The records must be duplicated exactly, with every picture left out.

(Extracted data entries)
○ ○ ○

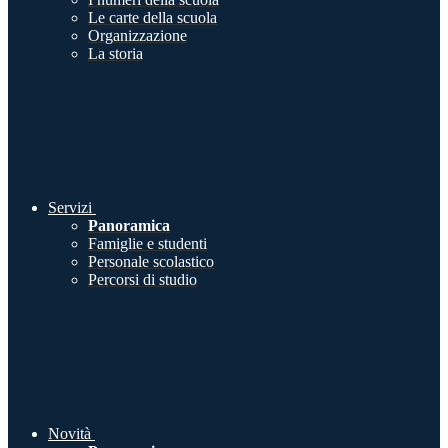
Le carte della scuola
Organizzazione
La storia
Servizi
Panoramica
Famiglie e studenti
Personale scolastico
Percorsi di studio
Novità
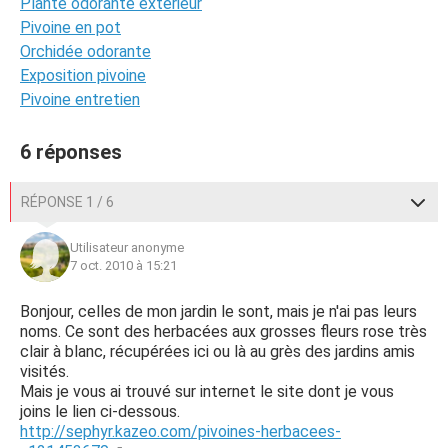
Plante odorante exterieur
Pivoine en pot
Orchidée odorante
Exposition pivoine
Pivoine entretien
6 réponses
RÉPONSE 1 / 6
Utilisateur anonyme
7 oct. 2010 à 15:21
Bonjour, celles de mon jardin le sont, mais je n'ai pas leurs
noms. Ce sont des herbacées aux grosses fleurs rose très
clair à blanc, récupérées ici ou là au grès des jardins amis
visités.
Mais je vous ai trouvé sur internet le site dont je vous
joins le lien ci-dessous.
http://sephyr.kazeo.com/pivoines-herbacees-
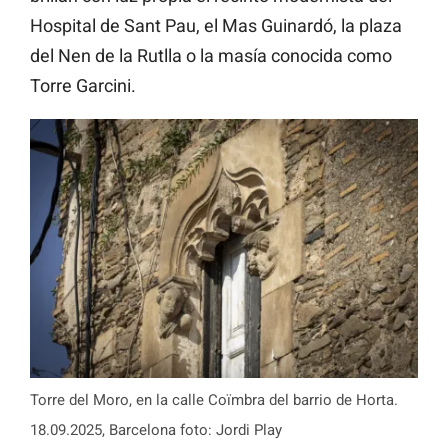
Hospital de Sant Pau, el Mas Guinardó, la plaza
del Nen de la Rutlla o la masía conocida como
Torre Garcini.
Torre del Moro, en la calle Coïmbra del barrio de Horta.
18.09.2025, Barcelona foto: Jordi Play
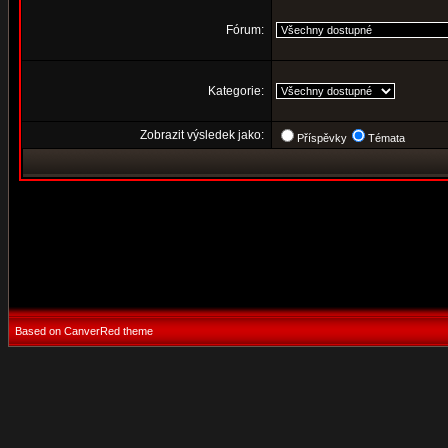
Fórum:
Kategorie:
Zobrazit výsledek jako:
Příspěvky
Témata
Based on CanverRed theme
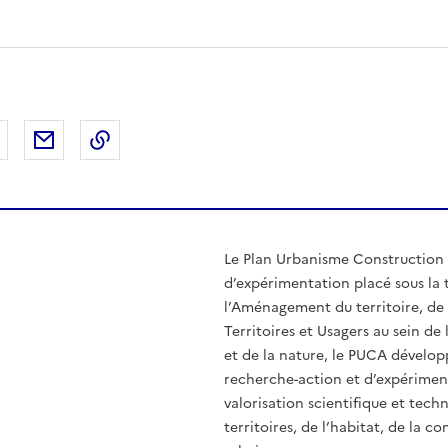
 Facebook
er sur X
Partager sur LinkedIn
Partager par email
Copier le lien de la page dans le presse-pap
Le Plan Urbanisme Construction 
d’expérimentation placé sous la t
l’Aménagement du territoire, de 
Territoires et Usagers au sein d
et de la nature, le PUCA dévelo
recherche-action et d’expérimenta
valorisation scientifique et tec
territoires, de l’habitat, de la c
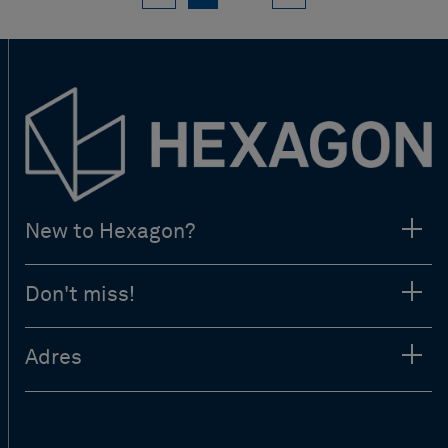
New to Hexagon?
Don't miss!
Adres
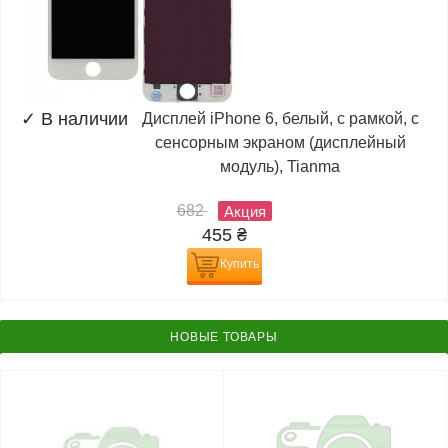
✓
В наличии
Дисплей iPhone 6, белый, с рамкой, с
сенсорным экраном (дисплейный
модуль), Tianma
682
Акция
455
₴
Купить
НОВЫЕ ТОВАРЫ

○ ○ ○

Exercise answer:
Le carte della scuola
Organizzazione
La storia
Servizi
Panoramica
Famiglie e studenti
Personale scolastico
Percorsi di studio
Novità
Plante odorante exterieur
Pivoine en pot
Orchidée odorante
Exposition pivoine
Pivoine entretien
6 réponses
RÉPONSE 1 / 6
Utilisateur anonyme
7 oct. 2010 à 15:21
Bonjour, celles de mon jardin le sont, mais je n'ai pas leurs
noms. Ce sont des herbacées aux grosses fleurs rose très
clair à blanc, récupérées ici ou là au grès des jardins amis
visités.
Mais je vous ai trouvé sur internet le site dont je vous
joins le lien ci-dessous.
http://sephyr.kazeo.com/pivoines-herbacees-
Hospital de Sant Pau, el Mas Guinardó, la plaza
del Nen de la Rutlla o la masía conocida como
Torre Garcini.
Torre del Moro, en la calle Coïmbra del barrio de Horta.
18.09.2025, Barcelona foto: Jordi Play
Fórum:
Kategorie:
Zobrazit výsledek jako:
Příspěvky
Témata
Based on CanverRed theme
 Facebook
er sur X
Partager sur LinkedIn
Partager par email
Copier le lien de la page dans le presse-pap
Le Plan Urbanisme Construction 
d’expérimentation placé sous la t
l’Aménagement du territoire, de 
Territoires et Usagers au sein d
et de la nature, le PUCA dévelo
recherche-action et d’expérimenta
valorisation scientifique et tec
territoires, de l’habitat, de la c
New to Hexagon?
Don't miss!
Adres
✓
В наличии
Дисплей iPhone 6, белый, с рамкой, с
сенсорным экраном (дисплейный
модуль), Tianma
682
Акция
455
₴
Купить
НОВЫЕ ТОВАРЫ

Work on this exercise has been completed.